The Unitarian Universalist Fellowship in Stowe will be welcoming the Muslim Girls Making Change on February 4 at 4:30 pm at St. John’s in the Mountains Episcopal Church on the Mountain Road in Stowe. Everyone is welcome to attend. Come be inspired and challenged by these young brave women.
Muslim Girls Making Change represents an effort by four Burlington and South Burlington high school students, members of Vermont’s Muslim community, to use poetry and community action to challenge gender roles, fight racism and stand up for social justice. Balkisa Abdikadir, Hawa Adam, Lena Ginawi and Kiran Waqar are the four composing the slam poetry group, all first generation Americans. The group was created, according to the girls, “so that we could show the world out there the different side of Muslims. Not the ones they see in the media… but the real ones, the nice ones, the ones out there that do things for their community. The ones that want to make a change. Which is part of our religion.”
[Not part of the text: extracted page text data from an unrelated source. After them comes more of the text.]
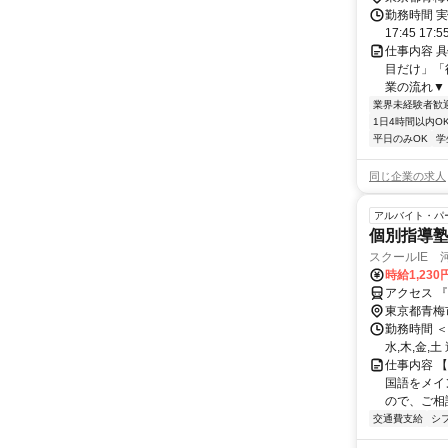
勤務時間 実
17:45 17:
仕事内容 
目だけ」「
業の流れ▼ 
業界未経験者歓
1日4時間以内O
平日のみOK
学
同じ企業の求人
アルバイト・パ
個別指導塾講
スクールIE 
時給1,230
アクセス 
東京都青梅
勤務時間 ＜
水,木,金,
仕事内容 【
国語をメイ
ので、ご相談
交通費支給
シ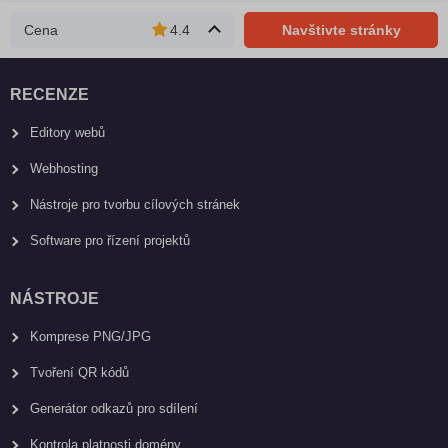
Cena
4.4
Navštivte stránky
RECENZE
Editory webů
Webhosting
Nástroje pro tvorbu cílových stránek
Software pro řízení projektů
NÁSTROJE
Komprese PNG/JPG
Tvoření QR kódů
Generátor odkazů pro sdílení
Kontrola platnosti domény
All four young women, who choose to wear the hijab headscarf, say they have experienced prejudice against Muslims firsthand. Abdikadir told of an experience seeing people cross the street so they do not have to walk near them. This experience and others like it find their way into the group’s slam poetry. Themes in their work touch on questions of identity, ranging from stereotyping of Muslims to what it means to be a first-generation American, especially in a state as predominantly white as Vermont.
In their short time together, the girls have competed at the Brave New Voices International Youth Poetry Slam Festival in Washington, D.C., and earned a spot on the Huffington Post's list of "17 Muslim American Women Who Made America Great in 2016."